→ TASK: Reproduce exactly, and only, the lines below from the one containing "Warehouse Cleaning" through the one containing "ORDER FLOR CATALOG".

╭─ DATA FOR REVIEW

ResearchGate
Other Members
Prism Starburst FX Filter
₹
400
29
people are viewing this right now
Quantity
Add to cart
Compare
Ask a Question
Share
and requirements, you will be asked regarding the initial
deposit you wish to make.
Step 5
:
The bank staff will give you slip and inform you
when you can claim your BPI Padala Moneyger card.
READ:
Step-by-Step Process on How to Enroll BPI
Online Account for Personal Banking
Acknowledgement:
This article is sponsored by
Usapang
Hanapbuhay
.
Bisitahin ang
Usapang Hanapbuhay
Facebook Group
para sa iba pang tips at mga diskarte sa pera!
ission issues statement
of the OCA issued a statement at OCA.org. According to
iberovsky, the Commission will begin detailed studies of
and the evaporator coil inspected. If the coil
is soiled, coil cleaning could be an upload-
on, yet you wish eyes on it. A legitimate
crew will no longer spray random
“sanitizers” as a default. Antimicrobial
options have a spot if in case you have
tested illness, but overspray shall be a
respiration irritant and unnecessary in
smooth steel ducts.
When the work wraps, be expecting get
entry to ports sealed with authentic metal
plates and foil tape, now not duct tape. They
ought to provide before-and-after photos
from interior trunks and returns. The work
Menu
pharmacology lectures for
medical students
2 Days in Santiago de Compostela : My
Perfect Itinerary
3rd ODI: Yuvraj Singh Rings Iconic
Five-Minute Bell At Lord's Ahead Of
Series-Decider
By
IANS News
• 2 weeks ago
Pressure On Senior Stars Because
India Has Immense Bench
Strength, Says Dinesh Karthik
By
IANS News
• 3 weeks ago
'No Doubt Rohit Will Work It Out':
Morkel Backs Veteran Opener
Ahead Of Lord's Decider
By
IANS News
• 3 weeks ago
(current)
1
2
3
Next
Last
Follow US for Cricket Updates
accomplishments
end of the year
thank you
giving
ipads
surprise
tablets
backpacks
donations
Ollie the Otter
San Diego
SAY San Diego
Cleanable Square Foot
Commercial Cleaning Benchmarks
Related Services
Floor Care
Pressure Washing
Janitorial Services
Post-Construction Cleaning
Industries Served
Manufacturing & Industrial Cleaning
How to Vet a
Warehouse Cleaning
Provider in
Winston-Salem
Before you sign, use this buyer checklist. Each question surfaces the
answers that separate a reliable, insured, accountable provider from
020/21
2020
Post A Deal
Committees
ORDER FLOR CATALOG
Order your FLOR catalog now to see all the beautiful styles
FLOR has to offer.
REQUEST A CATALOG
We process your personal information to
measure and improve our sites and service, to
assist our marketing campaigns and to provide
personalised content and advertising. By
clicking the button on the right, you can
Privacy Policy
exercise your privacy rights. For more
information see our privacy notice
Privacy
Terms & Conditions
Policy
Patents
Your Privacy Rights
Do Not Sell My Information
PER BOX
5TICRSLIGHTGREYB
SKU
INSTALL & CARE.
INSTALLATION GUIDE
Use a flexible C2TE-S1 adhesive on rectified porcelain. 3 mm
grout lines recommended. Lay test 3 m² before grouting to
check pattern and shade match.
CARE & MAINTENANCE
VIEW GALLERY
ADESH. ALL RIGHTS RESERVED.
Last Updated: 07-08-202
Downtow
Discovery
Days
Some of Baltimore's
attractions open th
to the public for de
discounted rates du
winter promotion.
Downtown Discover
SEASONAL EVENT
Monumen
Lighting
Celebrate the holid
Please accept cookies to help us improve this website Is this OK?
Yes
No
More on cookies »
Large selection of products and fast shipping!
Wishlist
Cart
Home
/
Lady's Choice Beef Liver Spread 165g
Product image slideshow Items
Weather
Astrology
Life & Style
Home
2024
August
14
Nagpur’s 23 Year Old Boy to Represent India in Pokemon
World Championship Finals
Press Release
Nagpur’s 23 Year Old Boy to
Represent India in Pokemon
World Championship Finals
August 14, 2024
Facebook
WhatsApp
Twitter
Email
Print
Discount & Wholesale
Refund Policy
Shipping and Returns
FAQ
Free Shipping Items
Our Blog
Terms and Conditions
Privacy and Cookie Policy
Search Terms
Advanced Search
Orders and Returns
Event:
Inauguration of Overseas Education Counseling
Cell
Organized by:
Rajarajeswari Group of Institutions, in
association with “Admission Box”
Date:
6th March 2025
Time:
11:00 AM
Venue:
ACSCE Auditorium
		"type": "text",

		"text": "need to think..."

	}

╰─

→ TASK OUTPUT:
Warehouse Cleaning
Provider in
Winston-Salem
Before you sign, use this buyer checklist. Each question surfaces the
answers that separate a reliable, insured, accountable provider from
020/21
2020
Post A Deal
Committees
ORDER FLOR CATALOG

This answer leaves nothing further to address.